All the entries need to be duplicated exactly, with the pictures omitted.

___ Data shown

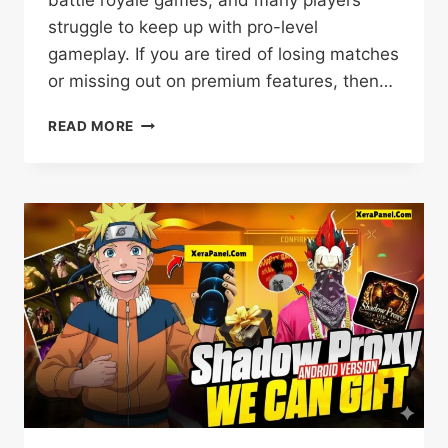
struggle to keep up with pro-level
gameplay. If you are tired of losing matches
or missing out on premium features, then…
SHADOW
READ MORE
BOT
V11
PRO
APK
DOWNLOAD
(FREE
FIRE)
BETA
UPDATE
2026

______

Output for this exercise:
struggle to keep up with pro-level
gameplay. If you are tired of losing matches
or missing out on premium features, then…
SHADOW
READ MORE
BOT
V11
PRO
APK
DOWNLOAD
(FREE
FIRE)
BETA
UPDATE
2026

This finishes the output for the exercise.